Some media insiders speculated Wednesday that Iger’s involvement with the NFL could ultimately position him to become the next NFL commissioner — a scenario that a person close to Iger quickly dismissed. Zimbalist agreed, saying that NFL commissioner has become a much harder job in recent years.

“The job of commissioner has escalated. It used to be a figurehead job largely and it has become a CEO job,” Zimbalist said.

“It requires you to keep the media happy, you’ve got to keep the owners happy and you’ve got to keep the players union happy, and you’ve got to be constantly active and effective. You have to do lobbying in Congress.”
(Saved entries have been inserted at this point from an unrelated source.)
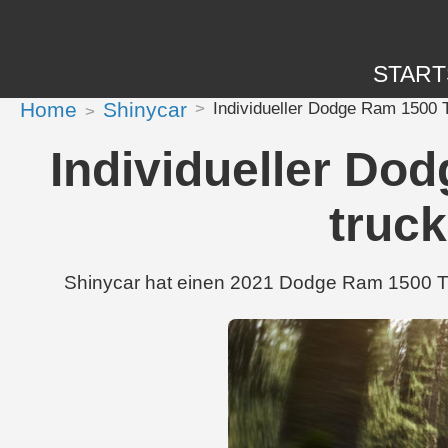
START
Home
Shinycar
Individueller Dodge Ram 1500 
Individueller Do
truck
Shinycar hat einen 2021 Dodge Ram 1500 TRX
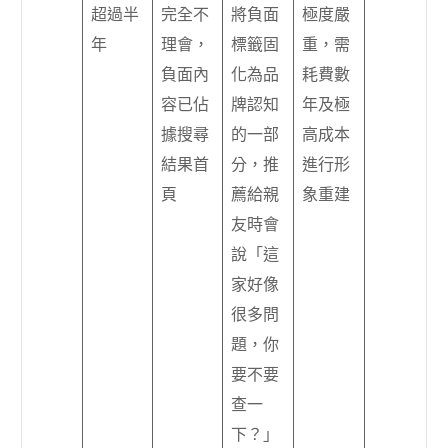
超過半
完全不
將負面
極度嚴
年
理會，
標籤固
重，需
負面內
化為品
耗費數
容已佔
牌認知
年及極
據搜尋
的一部
高成本
結果首
分，推
進行形
頁
薦給親
象重建
友時會
說「這
家好像
很多問
題，你
要不要
查一
下？」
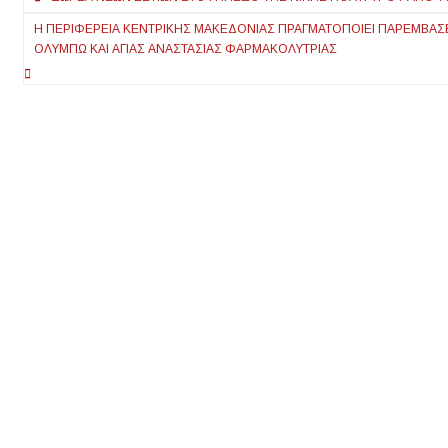
άρθρων
Η ΠΕΡΙΦΈΡΕΙΑ ΚΕΝΤΡΙΚΉΣ ΜΑΚΕΔΟΝΊΑΣ ΠΡΑΓΜΑΤΟΠΟΙΕΊ ΠΑΡΕΜΒΆΣΕΙ
ΟΛΎΜΠΩ ΚΑΙ ΑΓΊΑΣ ΑΝΑΣΤΑΣΊΑΣ ΦΑΡΜΑΚΟΛΎΤΡΙΑΣ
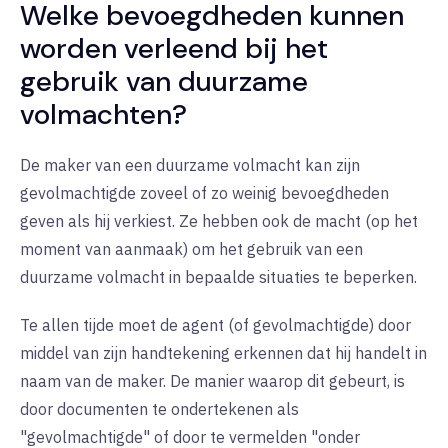
Welke bevoegdheden kunnen
worden verleend bij het
gebruik van duurzame
volmachten?
De maker van een duurzame volmacht kan zijn
gevolmachtigde zoveel of zo weinig bevoegdheden
geven als hij verkiest. Ze hebben ook de macht (op het
moment van aanmaak) om het gebruik van een
duurzame volmacht in bepaalde situaties te beperken.
Te allen tijde moet de agent (of gevolmachtigde) door
middel van zijn handtekening erkennen dat hij handelt in
naam van de maker. De manier waarop dit gebeurt, is
door documenten te ondertekenen als
"gevolmachtigde" of door te vermelden "onder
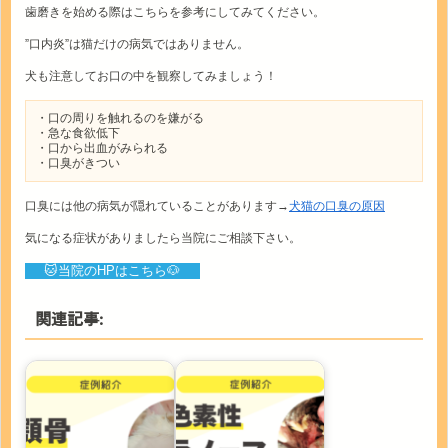
歯磨きを始める際はこちらを参考にしてみてください。
”口内炎”は猫だけの病気ではありません。
犬も注意してお口の中を観察してみましょう！
・口の周りを触れるのを嫌がる
・急な食欲低下
・口から出血がみられる
・口臭がきつい
口臭には他の病気が隠れていることがあります→
犬猫の口臭の原因
気になる症状がありましたら当院にご相談下さい。
🐱当院のHPはこちら🐶
関連記事:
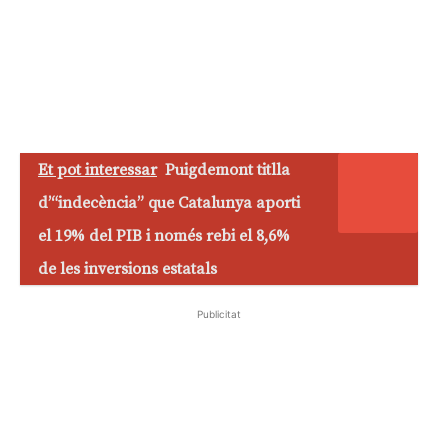
Et pot interessar
Puigdemont titlla
d’“indecència” que Catalunya aporti
el 19% del PIB i només rebi el 8,6%
de les inversions estatals
Publicitat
Hollywood insiders also have long gossiped that Iger might have political interests and could entertain a bid for California governor or a senator of his home state of New York — another scenario flatly rejected by the person close to Iger, who spoke on condition of anonymity.

The speculation appears to spring from the belief that when Iger leaves Disney, he still will be healthy and vibrant and perhaps eager to tackle another high-profile assignment.

He orchestrated the rare case of a legacy company getting back on track, a mission usually accomplished by an outsider, not someone who had slowly marched up the ladder.

Times staff writer Stephen Battaglio contributed to this report.